La giornalista dalle colonne di “Repubblica”: «Qualche voce dissidente c’è, ma resta isolata. Dei dettagli – la scuola, i saperi – ne riparliamo a settembre»

«Ma magari ci fosse, la famosa egemonia culturale della sinistra. Perché se ci fosse, se i cittadini elettori fossero pervasi, imbevuti, impregnati persino inconsapevolmente di un pluridecennale martellamento di un pensiero unico, egemone, stamattina ci sarebbe la rivoluzione. La rivolta di popolo, proprio. E invece niente». Inizia così l’editoriale Cultura, quando la sinistra è in vacanza di Concita De Gregorio pubblicato su Repubblica sulla disfatta della presunta egemonia culturale della sinistra. De Gregorio osserva che «ci sarebbe la rivoluzione di piazza, se ci fosse davvero della sinistra l’egemonia culturale, di fronte al colpo di mano della destra all’indisturbato assalto di scuole, cineteche nazionali, enti lirici e fondazioni, filarmoniche, stazioni radio, canali tv e bande di paese». E invece che succede? Aprendo Instagram, osserva De Gregorio, «si vedono le consuete foto dei tramonti, piedi nudi sul bagnasciuga, cocktail con lo spicchio di arancia». Già, pare che «la classe culturalmente egemone è al mare, evidentemente, d’altra parte fa caldo. Un normale caldo estivo, informa la tv di governo». E la giornalista precisa: «A onor del vero tra i dissidenti qualcuno è anche al lavoro, il suo: e di nuovo, se hai da chiudere un libro, da girare un film, da inaugurare una rassegna o ritirare un premio come fai? Impossibile disperdere energie. Puoi tutt’al più firmare un appello, sai cosa gliene importa a quelli delle raccolte notevolissime di firme». E la giornalista osserva che servirebbe «una classe politica di opposizione coesa, sensibile alle istanze del suo popolo di riferimento, dei lavoratori e dei maestri del pensiero, in grado di farsi sì egemone e dunque di essere votata dalla maggioranza del Paese, ma appunto: non c’è.


«Qualche voce dissidente c’è, ma resta isolata»
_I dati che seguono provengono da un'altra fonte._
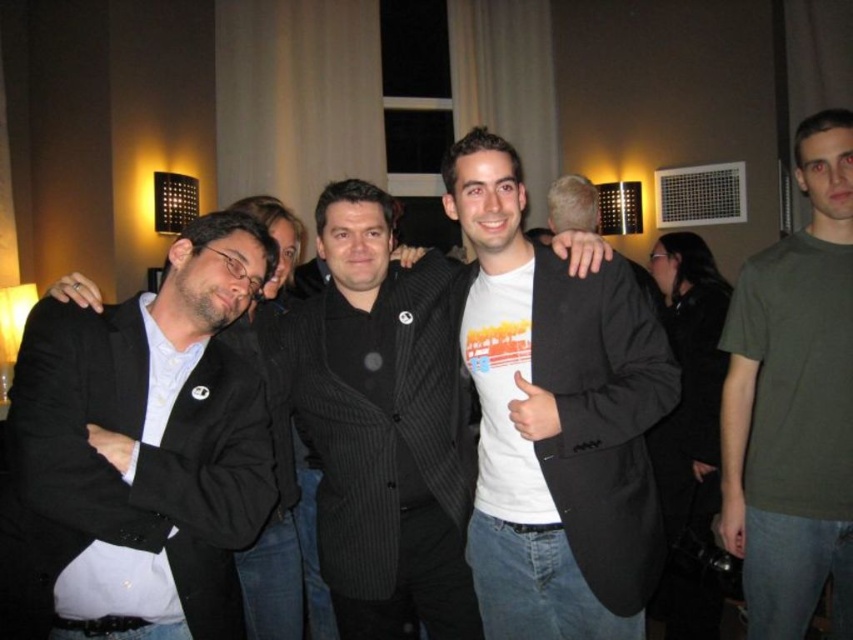 You are a photographer adjusting camera settings for a group photo. You notice the matte black blazer at left and the black pinstripe suit at center. Which clothing item is closer to the camera?

The matte black blazer at left is shorter than the black pinstripe suit at center, so it is closer to the camera.

Consider the image. You are standing in the room where the group photo was taken. You want to place a small decoration exactly at the point labeled as point (x=64, y=358). If your arm reaches 4.5 feet, can you reach that point without moving closer?

The point (x=64, y=358) is 5.10 feet away from the camera. Since your arm reaches only 4.5 feet, you cannot reach the point without moving closer.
«Ci sono rari intellettuali, sempre meno, qualche giornalista onesto qualche artista non di filiera, sempre meno, qualche voce sonora ma isolata. Altro che egemonia, una Caporetto». E davanti alle decisioni del governo in materia di cultura che si fa? Chi resta a fare opposizione? Dov’è l’opposizione? Dove si fa opposizione? Sul fronte culturale non si tiene più il conto di quanti cambi ai vertici si sono registrati negli ultimi mesi, partendo dalla Rai, sino ad arrivare alle nomine politiche approvate dal governo per il Centro sperimentale di cinematografia, passando per le nomine dei direttori dei luoghi di cultura, dalle scuole, ai teatri, alle fondazioni, ai cinema, agli organizzatori di eventi e spettacoli. Sulla Rai la questione è ciclicamente storica: chi vince cerca di fare asso piglia tutto, spiega la giornalista. Ma ci sono anche altre realtà in cui i vertici vengono cambiati con leggi ad personam. Basti pensare al caso dell’ex ad Rai Carlo Fuertes, nominato al vertice di Viale Mazzini dall’ex ministro Franceschini, e da alcuni giorni nuovo direttore del Teatro San Carlo di Napoli. Come si è arrivati a questo risultato? Grazie (anche) al decreto del governo Meloni, con cui è stato sollevato il precedente sovrintendente Lissner, per il raggiungimento dei 70 anni di età.


«Dei dettagli – la scuola, i saperi – ne riparliamo a settembre»

La cultura è presente solo in Rai o nei teatri? No, la cultura è un qualcosa di più capillare sul territorio, ma anche di immateriale. E come osserva De Gregorio, «restano da assegnare altri teatri pubblici, tra cui quelli di Roma Capitale, centinaia di centri studi, migliaia di filarmoniche, decine di festival». «Certo – conclude De Gregorio – se non ci fosse l’egemonia culturale della sinistra ci sarebbe da preoccuparsi, ma va bene così. Fa caldo, Instagram pullula di amache e di piedi, Giorgia Meloni carezza la mano di Joe Biden e si fotografa con Kissinger. Dai, non va male. Dei dettagli – la scuola, i saperi – riparliamo a settembre». Intanto domani, 31 luglio, chiuderanno le storiche sale dell’Odeon a Milano. La sua storia? La troveremo forse raccontata in qualche serie. Quando? Ovviamente a settembre di non si sa quale anno, ma certamente su qualche piattaforma di streaming online.